[Stored items from a collection]

--

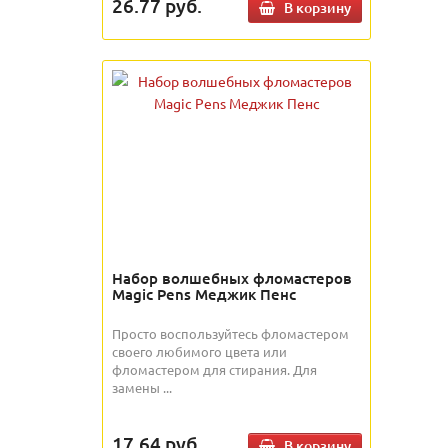
26.77
руб.
В корзину
Набор волшебных фломастеров
Magic Pens Меджик Пенс
Просто воспользуйтесь фломастером
своего любимого цвета или
фломастером для стирания. Для
замены ...
17.64
руб.
В корзину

--

PROBLEM REQUIREMENTS |
What is needed is an exact copy of the records above, with no pictures in it.

SOLUTION TO THIS EXERCISE |
26.77
руб.
В корзину
Набор волшебных фломастеров
Magic Pens Меджик Пенс
Просто воспользуйтесь фломастером
своего любимого цвета или
фломастером для стирания. Для
замены ...
17.64
руб.
В корзину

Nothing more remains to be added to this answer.